Лучший дворовой забивающий, меня и другие дворы приглашали! И не было никакого контактного футбола, был виртуозный. Без подкатов, вырывающих мячик вместе с травой и чужой костью. И денег нам не платили, и интервью не брали, и слава наша кончалась калиткой в железных воротах – в том почти что чеховском Таганроге двор начинался и заканчивался узорными железными воротами со скрипучей от ржавчины калиткой.
И ничем таким особенным от других я не отличался, разве что честолюбием: забить, забить во что бы то ни стало! Поставлю мячик на точку, мелькну взглядом в тот угол, куда ударю, и пусть он думает, что я обманываю (а я ведь так и обманывал), и вот уже мячик влетает в ворота, впритирку к портфелям, обозначающим штангу (а я ведь ударил именно туда, куда посмотрел), и мы победили.
Семнадцать – десять!
Расползаются ботинки!
Семнадцать – десять,
Мы еще не влюблены,
И мы – в зеленке –
Как веселые картинки,
Мы отыграемся,
Поверьте, пацаны!
Игра, похожая
На драку с пацанами,
Семнадцать – десять
В пользу ихнего двора,
И, весь в крови,
Я прихожу сдаваться маме
И вспоминаю,
Что не ел еще с утра.
Когда иду на стадион я
Или еду,
Со мной всегда и та игра,
И те друзья.
Семнадцать – десять,
И какое там «Торпедо»?
Забьем семь штук –
И будет все-таки ничья!
О, наивный футбол моего детства, совсем другая игра! Не знаю – лучше, хуже ли, но – другая. Наши кумиры, да что там – боги – Бутусовы, Дементьевы, Федотовы, веселые нищие, игравшие «за любовь», обладатели жалких квадратных метров в коммуналках, зашифрованные слесари и инструкторы физры. Они ходили в серых кепках букле, сшитых на особый фасон, с шиком, известным кепочником в Столешниковом переулке из старого чьего-то пальто, купленного по случаю на Тишинке.

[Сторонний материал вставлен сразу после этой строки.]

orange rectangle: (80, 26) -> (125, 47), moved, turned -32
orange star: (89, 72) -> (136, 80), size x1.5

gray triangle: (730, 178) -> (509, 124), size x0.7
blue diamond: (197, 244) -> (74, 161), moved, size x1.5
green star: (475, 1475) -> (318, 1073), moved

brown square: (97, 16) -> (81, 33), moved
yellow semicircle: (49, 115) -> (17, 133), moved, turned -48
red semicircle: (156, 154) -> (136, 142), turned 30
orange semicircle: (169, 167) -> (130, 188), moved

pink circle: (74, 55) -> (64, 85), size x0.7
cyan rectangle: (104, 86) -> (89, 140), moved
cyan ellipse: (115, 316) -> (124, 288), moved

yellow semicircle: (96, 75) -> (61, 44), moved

Кощунственно сравнение этих рыцарей с нынешними профессионалами – из-за них ссорятся, торгуясь, как за нефтяные поля, менеджеры и политики. Зарплата – с пятью-шестью нулями, пятизвездочные отели.
Стоп-стоп-стоп! Прекращаю считать чужие деньги и прибедняться – грех ведь!
Словом, прошу понять меня, даже если я и не прав. Я играл в другой, неконтактный, романтический и элегантный футбол – за все долгие годы (зачтите мне день за три ввиду продолжительности наших матчей от светла до темна!), так вот, за все годы я обошелся всего лишь одним, и то так называемым шоферским переломом – это когда кисть сломана у основания. Было так, что мы с защитником одновременно из всех сил ударили по мячу, и по закону Ньютона я взлетел в воздух и неловко приземлился – я был просто легче. Ньютон не виноват. Повторить бы стычку теперь – при моем весе, нет сомнения, что он бы взлетел еще выше!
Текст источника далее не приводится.